L’eau, l’autre infrastructure invisible
L'eau apparaît progressivement comme la seconde contrainte systémique de l'économie du compute. Le sujet est souvent abordé sous l'angle de la consommation directe des centres de données, mais la réalité est plus vaste.
L'eau intervient dans les systèmes de refroidissement, dans la production d'électricité, dans la fabrication des semi-conducteurs. Et surtout elle traverse l'ensemble de la chaîne de valeur de l'intelligence artificielle.
Les opérateurs cherchent naturellement à réduire leur dépendance à travers des systèmes de refroidissement en circuit fermé, des technologies limitant les pertes par évaporation ou des mécanismes de réutilisation thermique.

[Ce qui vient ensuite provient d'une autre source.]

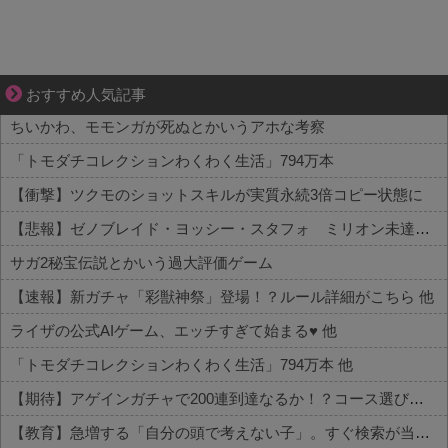
ぜんぶ私が中心、そう思った瞬間から歪み出す
おすすめ人気記事
ちいかわ、モモンガが死ぬとかいうアホな考察
「トモダチコレクションわくわく生活」794万本
【衝撃】ツクモのショットスキルが実質永続3倍コピー状態に
【悲報】ゼノブレイド・ヨッシー・スタフォ ミリオン未達・・・
サガ2秘宝伝説とかいう過大評価ゲーム
【速報】新ガチャ「彩獣神祭」登場！？ルール詳細がこちら 他
ライザの公式AIゲーム、エッチすぎて始まる♥ 他
「トモダチコレクションわくわく生活」794万本 他
【期待】アゲインガチャで200連到達なるか！？コース選びの行方 他
【教育】急増する「自分の頭で考えない子」。すぐ検索が当たり前に…スマホ時代の“親切すぎる教育”が奪った力 他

Certains projets explorent également la valorisation de la chaleur fatale dans des réseaux urbains ou des activités industrielles.
La revanche des territoires
Cette transformation produit enfin un changement en terme de territoire majeur, Pendant vingt ans, la création de valeur numérique s'est concentrée autour des métropoles capables d'attirer les talents, les investisseurs et les sièges sociaux.
L'économie du compute obéit à une logique différente et valorise des actifs longtemps considérés comme secondaires : postes haute tension, réserves foncières, friches industrielles, infrastructures énergétiques et capacités de raccordement. La proximité d'un poste RTE devient parfois plus importante que celle d'un quartier d'affaires.
Ce déplacement explique pourquoi les territoires deviennent eux aussi des acteurs de la compétition mondiale pour l'intelligence artificielle.
Ce qui est réellement en train de se construire
L'erreur consiste à considérer ces projets comme une simple évolution des centres de données, ce qui émerge aujourd'hui ressemble davantage à une nouvelle couche d'infrastructure économique.
Une infrastructure dont la fonction est de produire du compute à l'échelle industrielle.
Comme les chemins de fer ont structuré l'économie du XIXe siècle, comme les réseaux électriques ont structuré celle du XXe siècle et comme Internet a structuré celle du début du XXIe siècle, les infrastructures de calcul pourraient devenir l'un des principaux déterminants de la compétitivité économique des prochaines décennies.
L'intelligence artificielle est souvent présentée comme une révolution logicielle. Elle est également, et peut-être surtout, le retour des infrastructures au cœur de l'économie.